_Data shown_:

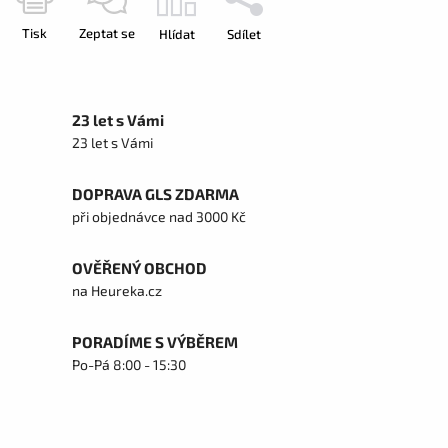
Tisk
Zeptat se
Hlídat
Sdílet
23 let s Vámi
23 let s Vámi
DOPRAVA GLS ZDARMA
při objednávce nad 3000 Kč
OVĚŘENÝ OBCHOD
na Heureka.cz
PORADÍME S VÝBĚREM
Po-Pá 8:00 - 15:30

_What to produce_:
Copy each entry above exactly; drop the pictures.

_Answer to the exercise_:
Tisk
Zeptat se
Hlídat
Sdílet
23 let s Vámi
23 let s Vámi
DOPRAVA GLS ZDARMA
při objednávce nad 3000 Kč
OVĚŘENÝ OBCHOD
na Heureka.cz
PORADÍME S VÝBĚREM
Po-Pá 8:00 - 15:30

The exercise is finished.